■ Assignment: Entries below include pictures. Output exactly the lines from the one with "was in der Welt" down to the one with "fragancias evocan l", both ends included, and leave the pictures out.

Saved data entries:
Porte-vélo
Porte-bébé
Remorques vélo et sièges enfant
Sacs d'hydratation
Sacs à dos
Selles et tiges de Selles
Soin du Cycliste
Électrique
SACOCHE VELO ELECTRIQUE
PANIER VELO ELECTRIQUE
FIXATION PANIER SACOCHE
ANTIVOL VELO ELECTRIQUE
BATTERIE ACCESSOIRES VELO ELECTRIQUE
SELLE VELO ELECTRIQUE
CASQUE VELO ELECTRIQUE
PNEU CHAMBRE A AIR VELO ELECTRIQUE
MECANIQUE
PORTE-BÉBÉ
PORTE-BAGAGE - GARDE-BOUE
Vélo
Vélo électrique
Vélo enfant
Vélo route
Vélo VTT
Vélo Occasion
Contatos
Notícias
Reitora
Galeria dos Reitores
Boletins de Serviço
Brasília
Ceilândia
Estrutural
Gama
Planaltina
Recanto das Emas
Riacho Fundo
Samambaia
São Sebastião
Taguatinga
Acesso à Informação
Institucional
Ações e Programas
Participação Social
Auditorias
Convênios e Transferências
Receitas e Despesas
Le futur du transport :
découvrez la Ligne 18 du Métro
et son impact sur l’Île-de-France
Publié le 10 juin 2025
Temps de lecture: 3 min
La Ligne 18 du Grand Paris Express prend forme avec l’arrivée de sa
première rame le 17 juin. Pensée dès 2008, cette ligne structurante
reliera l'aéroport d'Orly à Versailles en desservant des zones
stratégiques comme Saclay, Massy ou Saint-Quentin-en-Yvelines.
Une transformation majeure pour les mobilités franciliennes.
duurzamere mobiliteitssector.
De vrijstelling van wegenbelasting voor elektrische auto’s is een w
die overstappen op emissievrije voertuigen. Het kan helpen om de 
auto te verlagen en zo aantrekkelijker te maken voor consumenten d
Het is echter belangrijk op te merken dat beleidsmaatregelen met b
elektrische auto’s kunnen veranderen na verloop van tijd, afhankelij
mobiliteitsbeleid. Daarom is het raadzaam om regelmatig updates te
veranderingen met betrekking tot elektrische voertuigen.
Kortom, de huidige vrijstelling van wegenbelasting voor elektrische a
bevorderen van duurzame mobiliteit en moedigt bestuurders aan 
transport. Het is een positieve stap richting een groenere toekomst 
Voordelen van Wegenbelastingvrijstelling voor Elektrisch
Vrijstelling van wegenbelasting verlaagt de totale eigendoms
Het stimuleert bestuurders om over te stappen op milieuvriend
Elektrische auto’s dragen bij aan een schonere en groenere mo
==
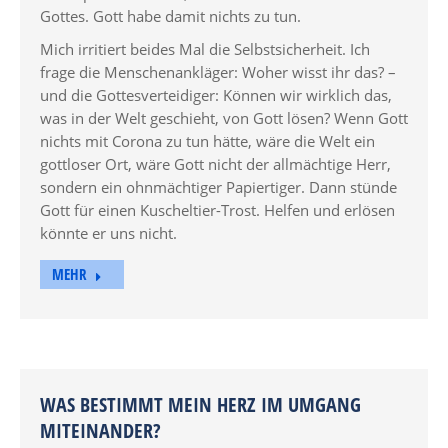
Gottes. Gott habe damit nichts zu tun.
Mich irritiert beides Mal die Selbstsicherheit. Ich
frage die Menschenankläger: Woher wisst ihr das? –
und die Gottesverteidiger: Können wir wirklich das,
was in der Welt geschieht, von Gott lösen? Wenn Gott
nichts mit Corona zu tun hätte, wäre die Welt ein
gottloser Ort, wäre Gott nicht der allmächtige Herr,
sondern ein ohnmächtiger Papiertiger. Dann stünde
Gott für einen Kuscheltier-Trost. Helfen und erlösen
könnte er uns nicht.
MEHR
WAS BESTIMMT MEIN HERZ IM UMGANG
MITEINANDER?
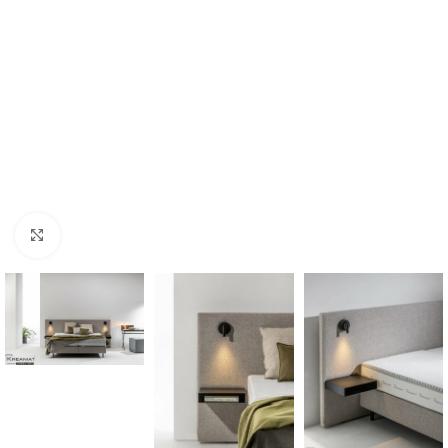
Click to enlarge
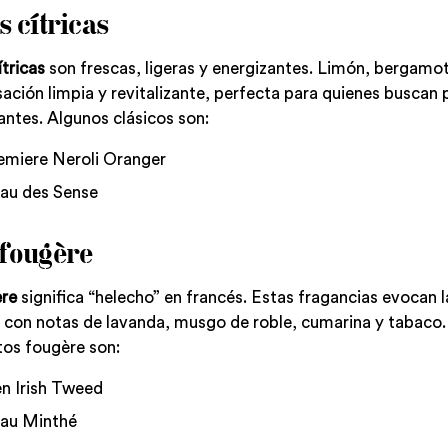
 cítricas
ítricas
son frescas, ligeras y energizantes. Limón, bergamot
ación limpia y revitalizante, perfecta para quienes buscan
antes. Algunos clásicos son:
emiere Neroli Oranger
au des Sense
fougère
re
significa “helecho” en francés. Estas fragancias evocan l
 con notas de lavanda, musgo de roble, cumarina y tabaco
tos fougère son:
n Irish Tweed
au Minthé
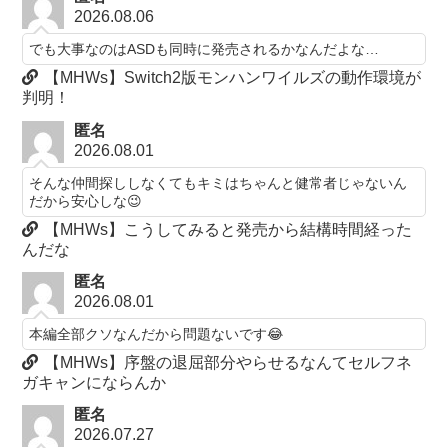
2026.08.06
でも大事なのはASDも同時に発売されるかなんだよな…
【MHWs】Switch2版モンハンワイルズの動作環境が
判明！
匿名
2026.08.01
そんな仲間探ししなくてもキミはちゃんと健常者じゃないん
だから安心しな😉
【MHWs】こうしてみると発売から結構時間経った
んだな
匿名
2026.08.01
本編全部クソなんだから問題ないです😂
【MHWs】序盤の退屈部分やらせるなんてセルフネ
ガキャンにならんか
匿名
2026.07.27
* * *
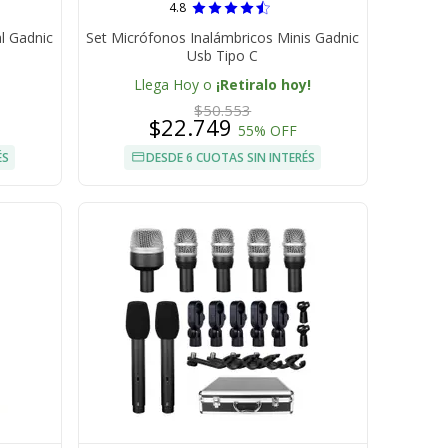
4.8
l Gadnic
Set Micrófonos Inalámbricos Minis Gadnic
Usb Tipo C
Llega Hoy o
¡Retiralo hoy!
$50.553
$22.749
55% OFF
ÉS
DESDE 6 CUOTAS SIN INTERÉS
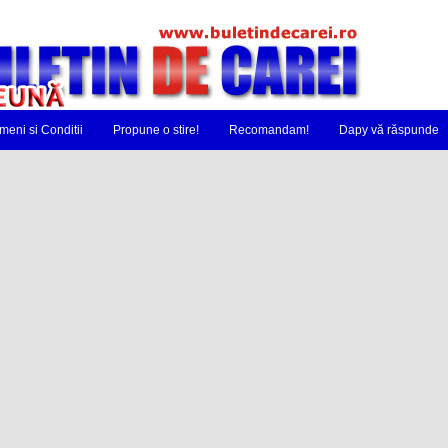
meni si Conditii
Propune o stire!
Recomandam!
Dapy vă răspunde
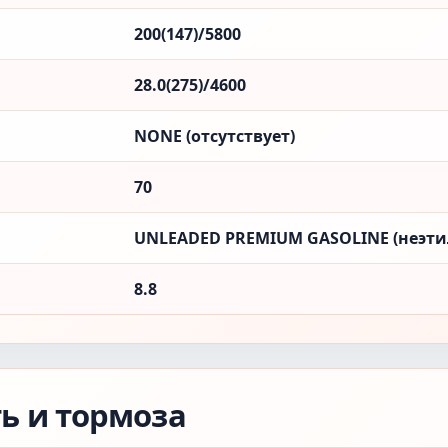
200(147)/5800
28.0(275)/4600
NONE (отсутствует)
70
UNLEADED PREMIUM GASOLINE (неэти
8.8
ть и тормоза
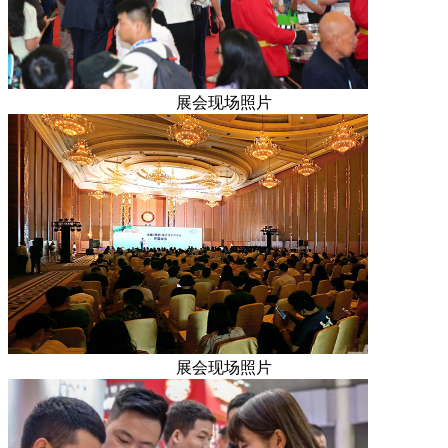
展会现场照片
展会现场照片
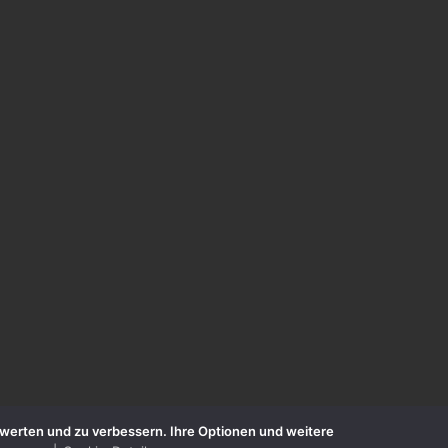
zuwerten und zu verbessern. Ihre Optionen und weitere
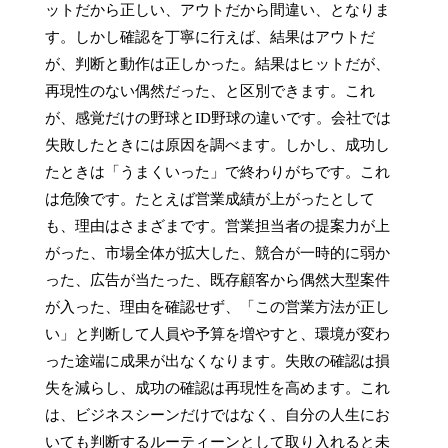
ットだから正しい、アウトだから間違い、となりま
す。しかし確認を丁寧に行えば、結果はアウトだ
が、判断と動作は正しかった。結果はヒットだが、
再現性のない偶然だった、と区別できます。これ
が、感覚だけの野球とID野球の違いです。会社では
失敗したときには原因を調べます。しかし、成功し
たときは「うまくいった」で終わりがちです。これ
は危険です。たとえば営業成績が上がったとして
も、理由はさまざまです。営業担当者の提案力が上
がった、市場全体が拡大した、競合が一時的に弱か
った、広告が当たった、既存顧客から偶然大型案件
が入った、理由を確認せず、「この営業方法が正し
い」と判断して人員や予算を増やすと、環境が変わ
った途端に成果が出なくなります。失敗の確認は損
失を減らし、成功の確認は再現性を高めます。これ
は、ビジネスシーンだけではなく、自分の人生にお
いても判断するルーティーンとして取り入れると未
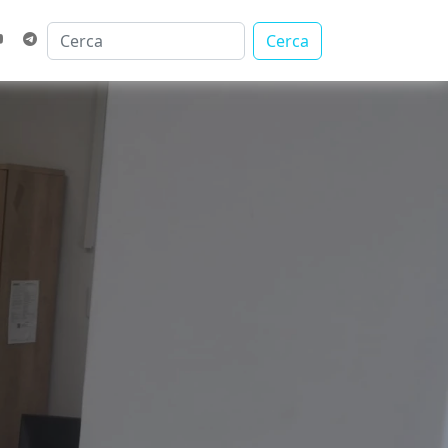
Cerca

■ Task solution:
was in der Welt geschieht, von Gott lösen? Wenn Gott
nichts mit Corona zu tun hätte, wäre die Welt ein
gottloser Ort, wäre Gott nicht der allmächtige Herr,
sondern ein ohnmächtiger Papiertiger. Dann stünde
Gott für einen Kuscheltier-Trost. Helfen und erlösen
könnte er uns nicht.
MEHR
WAS BESTIMMT MEIN HERZ IM UMGANG
MITEINANDER?
Click to enlarge
 cítricas
ítricas
son frescas, ligeras y energizantes. Limón, bergamot
ación limpia y revitalizante, perfecta para quienes buscan
antes. Algunos clásicos son:
emiere Neroli Oranger
au des Sense
fougère
re
significa “helecho” en francés. Estas fragancias evocan l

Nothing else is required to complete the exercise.